Potential Weight Recommendations:
Men: 115-185#+
Women: 75-135#+
The weight you choose for this is going to be VERY individual.
It is a lot of reps, so I would say start lighter than you think. If at 10 rounds in you feel like you want to go up – then go for it.
If you are new to these movements you have a few choices. You can keep the weight super light and just focus on form. That would be great.
OR – you can do the 5 deadlifts and maybe only 1 clean. Or 5 deadlifts and 1 power clean + 3 front squats.
All of those would be great options.
If your form starts to break down on any of it though, lower the weight. No prizes to be won, just trying to get a great workout!
For the deadlifts – the goal would be to do all 5 unbroken. Keep the back flat, chest up and belly tight. Drive your heels down into the floor to stand. Keep it tight as you lower too!
After the deadlifts you may drop the bar and take a second. Cleans can be in singles if necessary – but make sure you are getting a solid 45 seconds of rest at least each time after the cleans – before the next round.
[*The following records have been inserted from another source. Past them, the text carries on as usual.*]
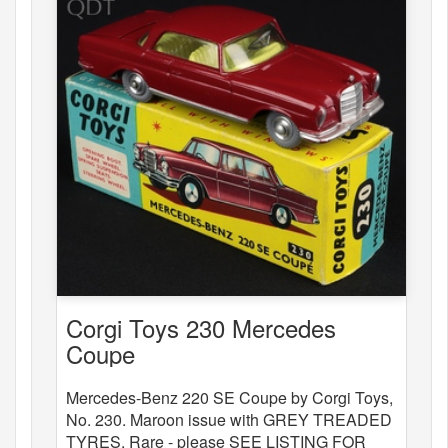
Corgi Toys 230 Mercedes
Coupe
Mercedes-Benz 220 SE Coupe by Corgi Toys,
No. 230. Maroon issue with GREY TREADED
TYRES. Rare - please SEE LISTING FOR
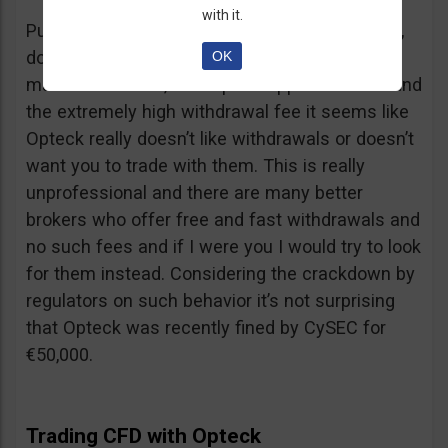
with it.
Putting together the ridiculous amount of fees,
dormant account fee, clearance fee, monthly
OK
maintenance fee, incomplete application fee and
the extremely high withdrawal fee it seems like
Opteck really doesn’t like withdrawals or doesn’t
want you to trade with them. This is really
unprofessional and there are many better
brokers who offer free and fast withdrawals and
no such fees and if I were you I would try to look
for them instead. Considering the crackdown by
regulators on such behavior it’s not surprising
that Opteck was recently fined by CySEC for
€50,000.
Trading CFD with Opteck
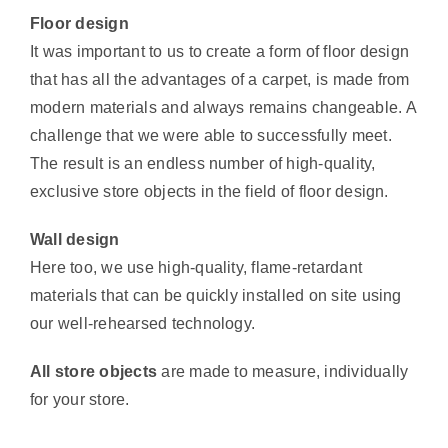
Floor design
It was important to us to create a form of floor design
that has all the advantages of a carpet, is made from
modern materials and always remains changeable. A
challenge that we were able to successfully meet.
The result is an endless number of high-quality,
exclusive store objects in the field of floor design.
Wall design
Here too, we use high-quality, flame-retardant
materials that can be quickly installed on site using
our well-rehearsed technology.
All store objects
are made to measure, individually
for your store.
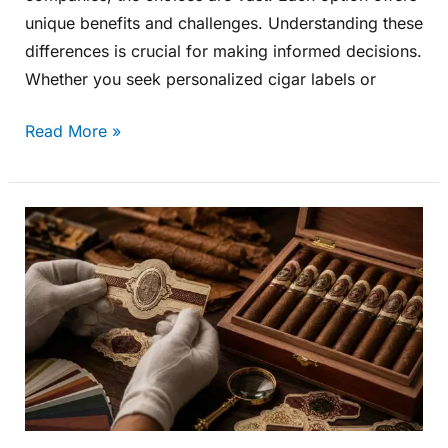
unique benefits and challenges. Understanding these
differences is crucial for making informed decisions.
Whether you seek personalized cigar labels or
Read More »
Custom
Cigar
Label
Design
for
Premium
Handmade
Cigars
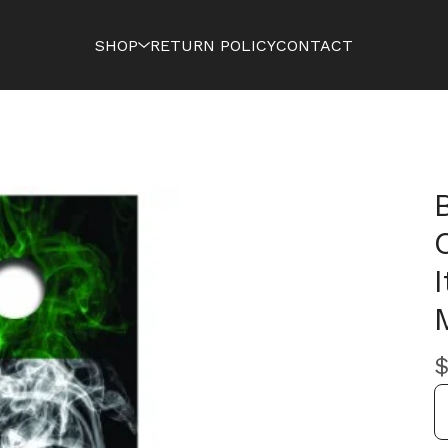
SHOP
RETURN POLICY
CONTACT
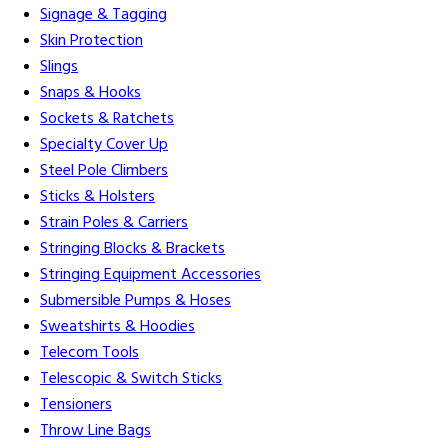
Signage & Tagging
Skin Protection
Slings
Snaps & Hooks
Sockets & Ratchets
Specialty Cover Up
Steel Pole Climbers
Sticks & Holsters
Strain Poles & Carriers
Stringing Blocks & Brackets
Stringing Equipment Accessories
Submersible Pumps & Hoses
Sweatshirts & Hoodies
Telecom Tools
Telescopic & Switch Sticks
Tensioners
Throw Line Bags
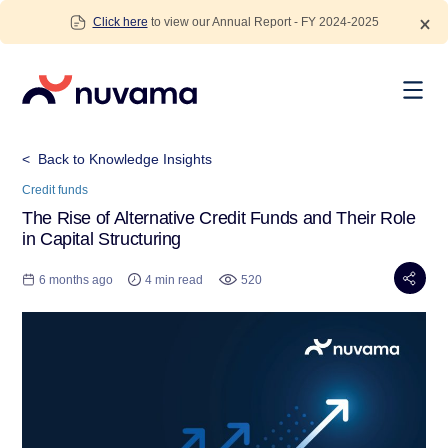
Skip
Click here
to view our Annual Report - FY 2024-2025
to
content
Nuvama
< Back to Knowledge Insights
Credit funds
The Rise of Alternative Credit Funds and Their Role
in Capital Structuring
6 months ago
4 min read
520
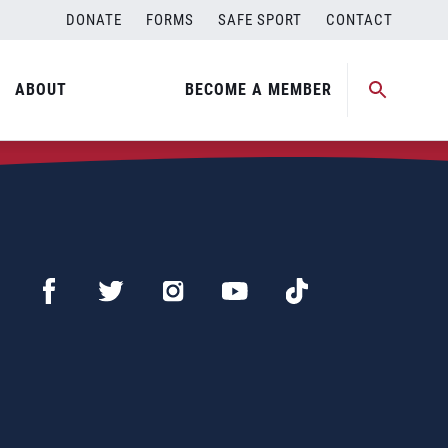
DONATE
FORMS
SAFE SPORT
CONTACT
ABOUT
BECOME A MEMBER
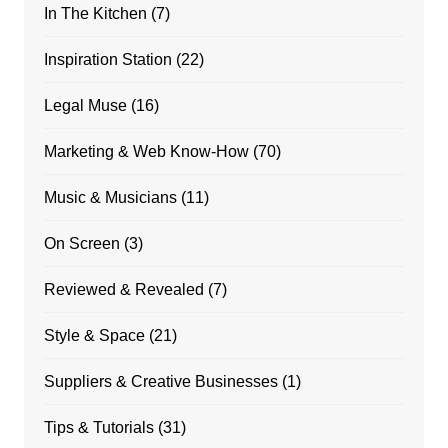
In The Kitchen
(7)
Inspiration Station
(22)
Legal Muse
(16)
Marketing & Web Know-How
(70)
Music & Musicians
(11)
On Screen
(3)
Reviewed & Revealed
(7)
Style & Space
(21)
Suppliers & Creative Businesses
(1)
Tips & Tutorials
(31)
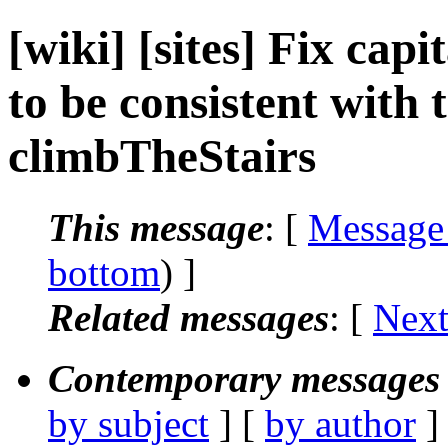
[wiki] [sites] Fix cap
to be consistent with th
climbTheStairs
This message
: [
Message
bottom
) ]
Related messages
:
[
Next
Contemporary messages 
by subject
] [
by author
]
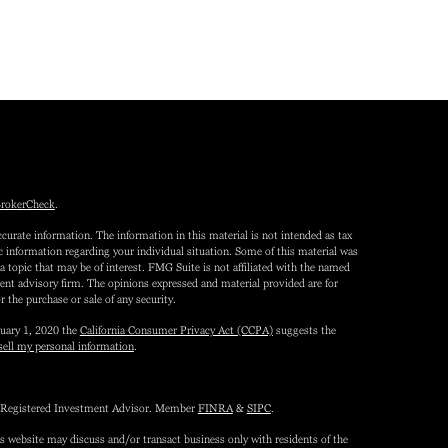
rokerCheck
.
curate information. The information in this material is not intended as tax
fic information regarding your individual situation. Some of this material was
topic that may be of interest. FMG Suite is not affiliated with the named
tment advisory firm. The opinions expressed and material provided are for
r the purchase or sale of any security.
nuary 1, 2020 the
California Consumer Privacy Act (CCPA)
suggests the
sell my personal information
.
 a Registered Investment Advisor. Member
FINRA
&
SIPC
.
is website may discuss and/or transact business only with residents of the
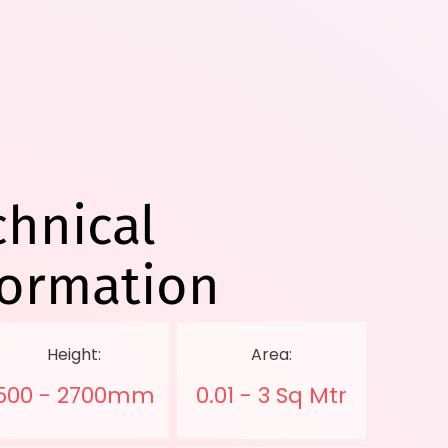
chnical
formation
Height:
Area:
500 - 2700mm
0.01 - 3 Sq Mtr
For the cleans, they will all be taken from the ground and caught in a full squat. Make sure the bar is landing on the shoulders with the chest and elbows up. Drive the knees out and the heels down!
The bar should stay close to the body as you stand up hard and fast. Elbows don’t bend until you’re standing up all the way. Spin the elbows around the bar fast to catch it on the shoulders.
Lastly – warm up WELL for this workout with lighter weights and warming up the low back with some good mornings either with the bar or a band, and loosen the hips!